Fixed price or time and materials, this is one of the most consequential decisions in a software engagement, and it is often made too quickly. Each model allocates risk differently between client and vendor, and each is the right answer in specific circumstances. Getting it wrong costs more than the price difference.
The fixed price model
In a fixed-price engagement, the scope, timeline, and cost are defined upfront and agreed before work begins. The vendor absorbs the risk of underestimation; the client has cost certainty. This model works well when the scope is genuinely fixed, a defined feature set, a contained integration, or a discovery with named deliverables.
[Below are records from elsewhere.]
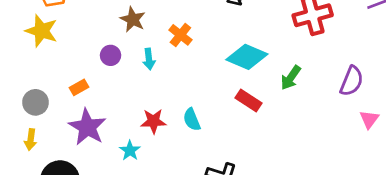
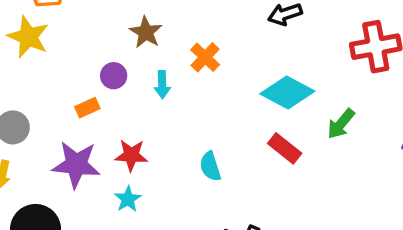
orange rectangle: (79, 87) -> (87, 108), moved
red star: (153, 121) -> (131, 155), moved
purple star: (87, 127) -> (76, 165), turned -30

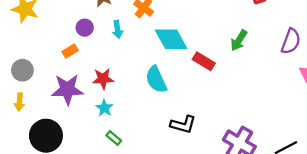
cyan diamond: (287, 92) -> (171, 39), moved, turned 40
cyan semicircle: (210, 166) -> (156, 79), size x1.4

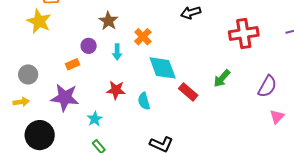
red star: (103, 79) -> (116, 90), moved
cyan semicircle: (156, 79) -> (144, 101), size x0.7
yellow arrow: (19, 102) -> (21, 102), turned -112

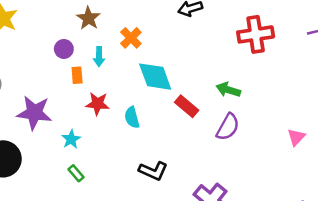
orange rectangle: (72, 64) -> (77, 75), moved, turned -72
green arrow: (222, 78) -> (228, 90), turned 66
purple semicircle: (267, 86) -> (228, 127), moved

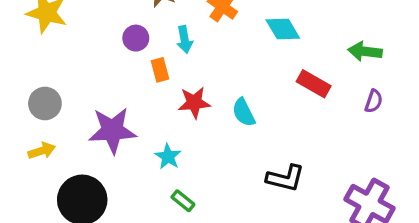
cyan diamond: (155, 77) -> (283, 29), moved, size x0.7
purple semicircle: (228, 127) -> (374, 101), size x0.6

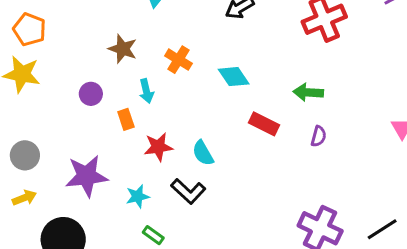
purple circle: (136, 38) -> (91, 94), moved
cyan star: (168, 157) -> (138, 196), turned 30
black L-shape: (285, 178) -> (188, 191), moved, turned 32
When fixed price is the right choice
- Projects with a well-defined, stable scope and clear acceptance criteria
- Engagements with a fixed budget that cannot flex, MVP builds, compliance features, defined integrations
- Short-duration projects where scope creep risk is low
- Discovery phases with named deliverables and a capped timebox
The time and materials model
In a time and materials engagement, clients pay for the time and resources actually used. The scope can evolve as the project progresses, and both parties share the risk of scope uncertainty. This model works best for ongoing product work, complex systems where requirements will emerge during build, and long-running platform engagements.
When T&M is the honest answer
- Open-ended product development where requirements will evolve with user feedback
- Multi-phase platform builds where each phase informs the next
- Agentic or AI system builds where the definition of 'done' depends on eval results
- Long-running engagements where the team needs autonomy to make the right engineering decisions
A vendor offering fixed price on an unscoped agentic build has priced in the risk, and will protect that price by saying no to the changes you need.
The hybrid we recommend
For most serious product builds, we recommend a hybrid: fixed-price discovery to lock the scope and architecture, fixed-price MVP keyed to defined acceptance criteria, then time and materials with a monthly cap for the iteration phase. This aligns incentives at the points that matter and keeps flexibility where the work is genuinely uncertain.